If we were to run the client program locally, we’ll see that, every now and then, it prints a log message complaining that an RPC took a very long time - over a minute. Not all RPCs take a long time, though. Our mission here is to figure out why some do.
The broad strategy is the following:
- We’ll use Side-Eye to take a snapshot of our system at an arbitrary time.
- We’ll look in the snapshot and try to identify a client- and server-side goroutines corresponding to one of these slow RPCs.
- If we do find such a goroutine, we’ll look at its stack trace and see what its doing / what it’s blocked on. Depending on that, we’ll judge whether what we’re seeing in that one specific snapshot is likely to be representative of all the slow RPCs, or if it looks like there might be more than one problem.
- Then, depending on what the goroutines are blocked on, we’ll see if we can follow up with a deeper question about what else in the system we should be looking at towards a complete root cause.
To take a snapshot, we need the client and server to be running, and we need the Side-Eye agent to be running on the respective machine(s). We have a sandbox environment set up for this, accessible at demo-raw.app.side-eye.io – this is the Side-Eye web app connected to one agent running on the VM where our client and server programs are running. There is also demo.app.side-eye.io – a demo environment that monitors the same processes, but where Side-Eye has already been configured to collect all the data that we’ll require in this tutorial. If you get lost or want to skip ahead, you can use that one to see the end state.

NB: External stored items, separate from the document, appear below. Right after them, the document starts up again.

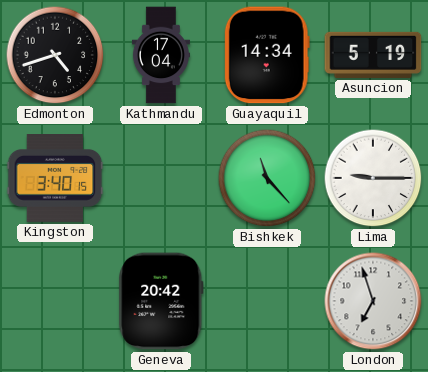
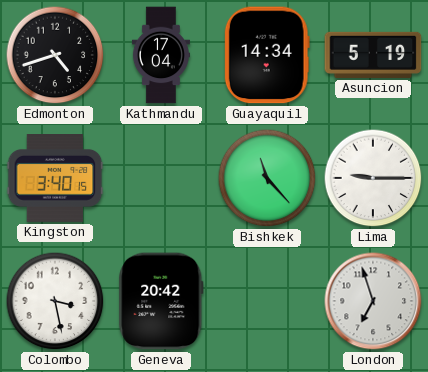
Colombo: none -> 3:28
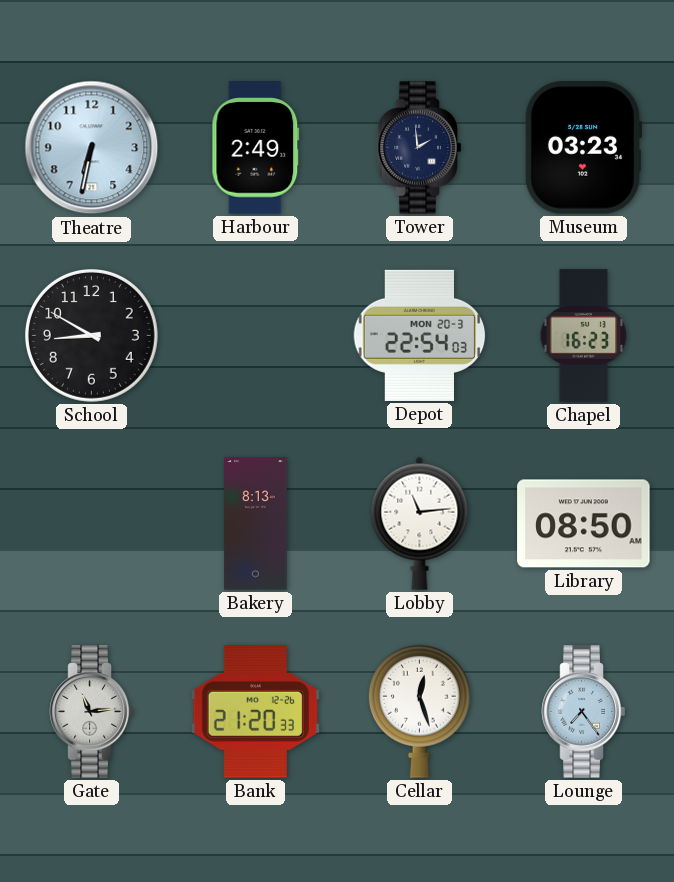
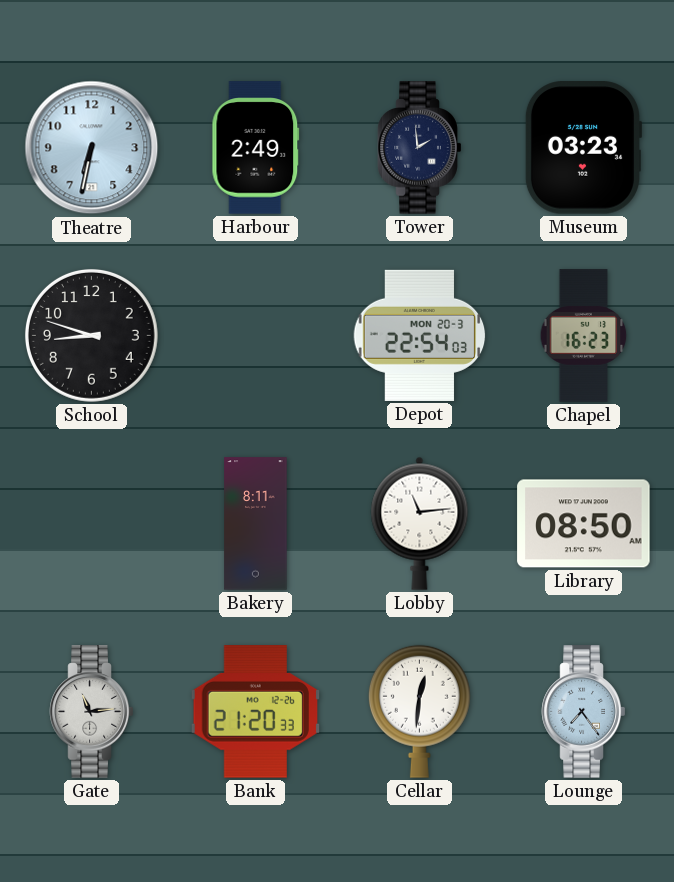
School: 8:50 -> 8:48
Bakery: 8:13 -> 8:11
Cellar: 12:27 -> 12:31
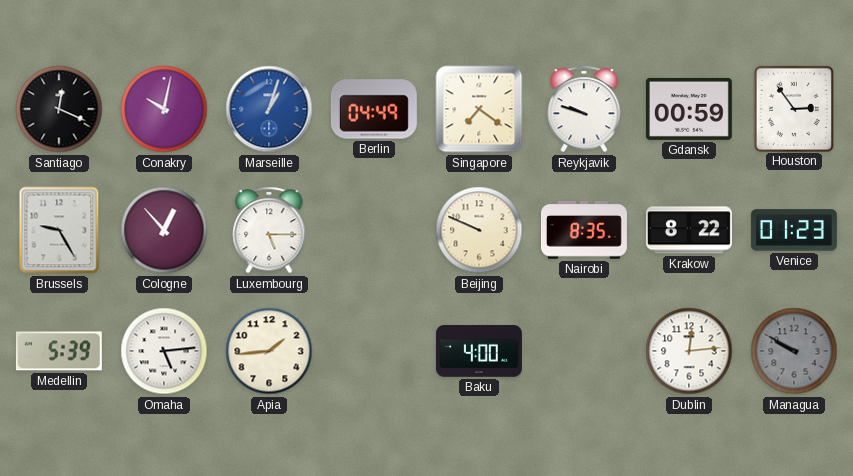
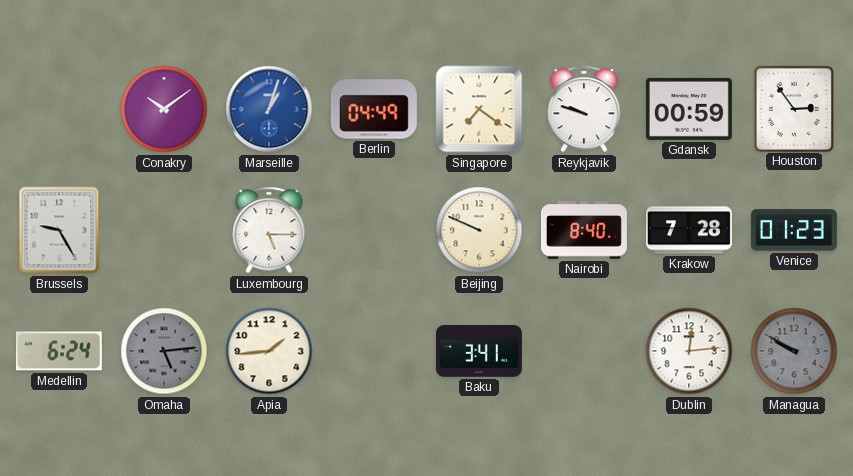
Santiago: 12:19 -> none
Conakry: 10:02 -> 10:09
Cologne: 12:53 -> none
Nairobi: 8:35 -> 8:40
Krakow: 8:22 -> 7:28
Medellin: 5:39 -> 6:24
Omaha dial: white -> grey
Baku: 4:00 -> 3:41
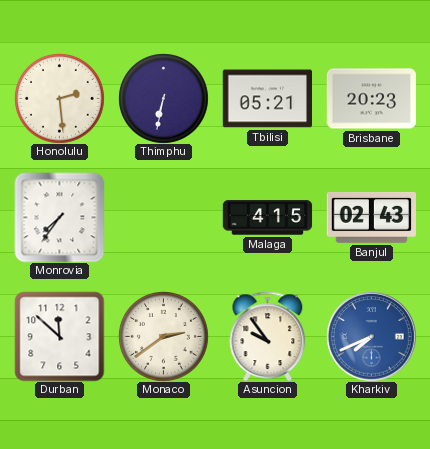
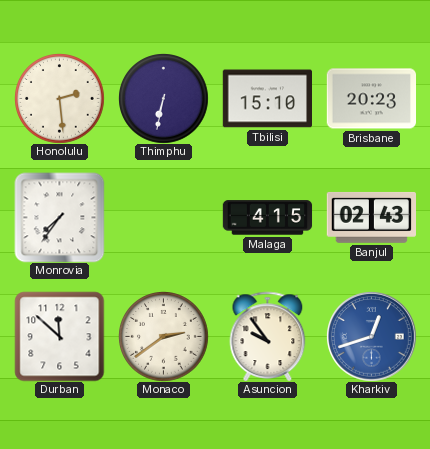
Tbilisi: 05:21 -> 15:10
Kharkiv: 7:41 -> 12:42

Once we’re in the sandbox, the first thing we need to do is take a snapshot of the processes we’re interested in. By expanding the arrow on the “Capture snapshot” button at the top-right, we can verify that indeed the agent is monitoring our two processes.
Let’s click the button and capture a snapshot. After a moment, we get a notification telling us that the new snapshot can now be opened. The new snapshot also appears on the Snapshots page. Opening the snapshot, we get a flame graph view of (the stack traces of) all the goroutines, across our two processes. This includes goroutines that were executing on-CPU at the moment when the snapshot was captured, and goroutines that were blocked or waiting to be scheduled.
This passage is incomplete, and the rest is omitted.